I think Go’s standard library being really good also has a lot to do with its developer experience. The standard library in Go is not cutting edge, but it is very strong and large. You can almost find anything you need in it. It even has its own string and HTML templating engines, provides standard database interfaces (that many external libraries also build on), includes built-in JSON, XML, and CSV support, a full-featured HTTP server and client, cryptography primitives, context propagation, and many other things you would normally expect from external libraries. Also, most external libraries also try to be compatible with it. As a side effect of this, it becomes easier to read and understand code.
Again, the standards are strong in Go; you spend less time understanding different approaches to the same problem and more time focusing on the actual logic that matters. It even comes with its own testing, formatting, and documentation tools. This means you can go pretty far using only the standard tools that come with Go itself.
And lastly, I really loved the Communicating Sequential Processes way of thinking when it comes to building concurrent systems in Golang. Maybe there is a slight overhead when using channels, but overall, the mental model it provides makes it very easy and intuitive to design the interacting parts of your systems. I really like how channels work. I love goroutines. I love the concurrency patterns you can apply with them. I love the concurrency tools available in the standard library (I also suggest Gist of Concurrency by Anton Zhinayov for those who are further interested in the topic), and so on.
Overall, I am glad that I learned Golang. The learning cost was not high, and when you consider what you get for the time you spend on it, it is one of the few technical learnings that easily justified itself.

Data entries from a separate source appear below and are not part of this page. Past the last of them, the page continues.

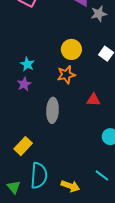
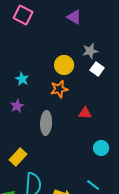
gray star: (99, 14) -> (90, 51), moved
purple star: (24, 84) -> (17, 106), moved

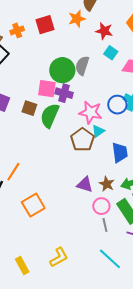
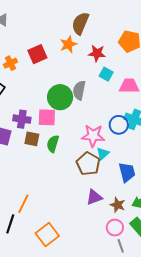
purple cross: (64, 93) -> (22, 119), moved
green semicircle: (50, 116) -> (53, 144), size x0.7
purple triangle: (85, 185) -> (94, 197), moved, turned -30

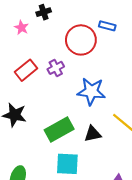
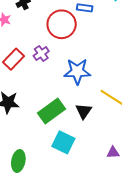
black triangle: (93, 134) -> (84, 111), turned -36
cyan square: (67, 164) -> (63, 142), turned 30

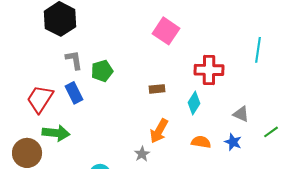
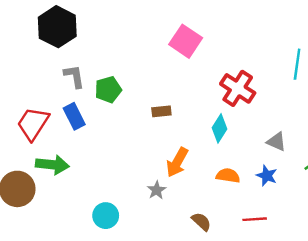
red cross: (209, 70) -> (238, 88), turned 32
brown rectangle: (157, 89) -> (161, 111), moved

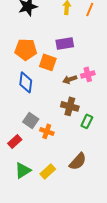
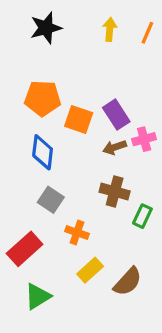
purple rectangle: (65, 43) -> (116, 115), moved, turned 66
gray square: (31, 120) -> (51, 200), moved
red rectangle: (15, 141) -> (25, 249), size x1.5
yellow rectangle: (48, 171) -> (90, 270), moved

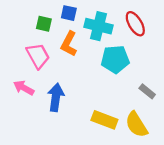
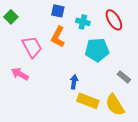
green square: (44, 24) -> (11, 17), moved, turned 32
cyan cross: (98, 26) -> (83, 22), size x0.6
blue arrow: (56, 97) -> (74, 82), moved, size x0.6

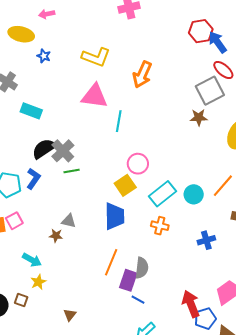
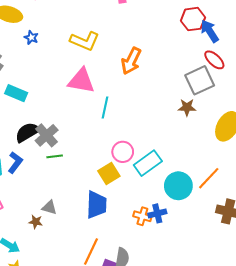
cyan rectangle: (163, 194) -> (148, 163), moved
cyan circle: (194, 194) -> (178, 186), size x1.4
blue cross: (206, 240) -> (157, 213), moved

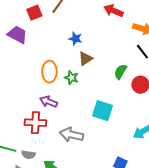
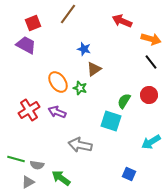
red square: (34, 13) -> (33, 23), moved
orange ellipse: (49, 72) -> (58, 82), turned -35
green semicircle: (120, 72) -> (124, 101), moved
red cross: (35, 123) -> (29, 110), moved, turned -35

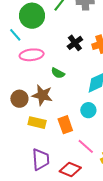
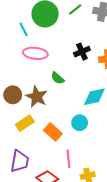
yellow rectangle: (37, 123) -> (25, 123), turned -60
orange rectangle: (65, 125) -> (53, 132), turned -42
pink line: (86, 146) -> (68, 159), turned 30

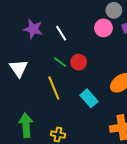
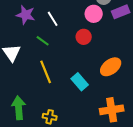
green line: (60, 62) -> (43, 41), moved
red circle: (79, 62) -> (84, 37), moved

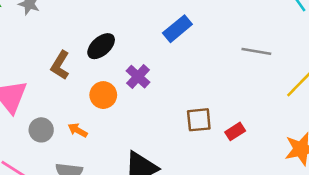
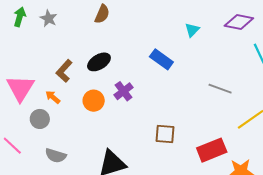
blue rectangle: (177, 29) -> (161, 59), turned 65
orange arrow: (78, 130) -> (53, 97), moved
red rectangle: (235, 131) -> (212, 150), moved, size x1.8

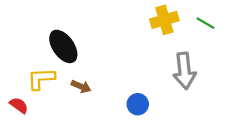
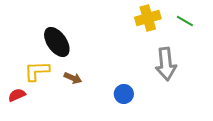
red semicircle: (19, 105) -> (17, 95), turned -60

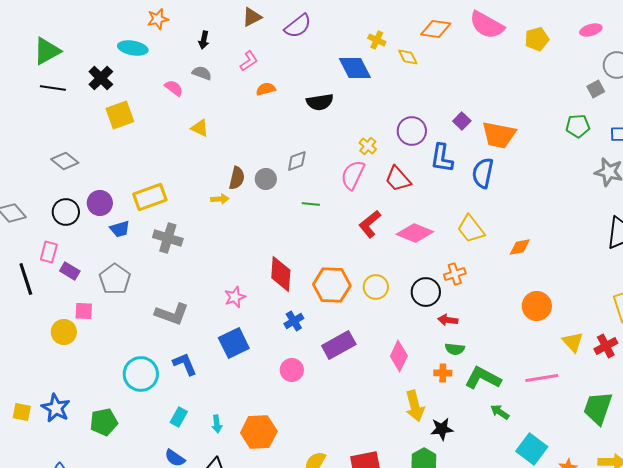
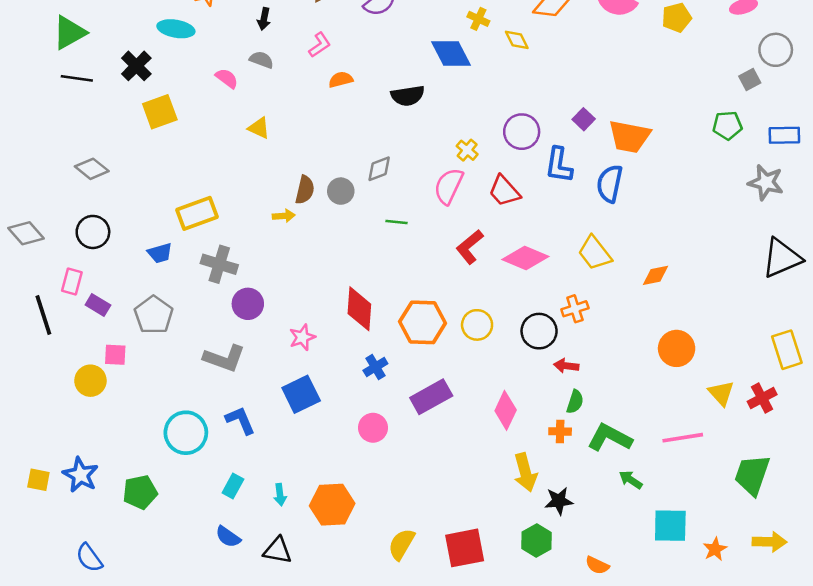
purple circle: (100, 203) -> (248, 304), moved
green semicircle: (455, 349) -> (575, 402), turned -78
cyan square: (532, 449) -> (670, 526), turned -36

Is the language itself perfect? Probably not. I still don’t like the lack of non-nilable types. I also think it would have been better if errors were handled through things like type matching and union types instead of multiple return values. I would rather prefer the language to enforce explicit initialization instead of silently filling everything with zero values by default. But if we are talking about the best language I have used so far, rather than the best language in an ideal world, Go is the way to go. So far, it was the most balanced language that I used in terms of being performant, simple and providing good developer velocity.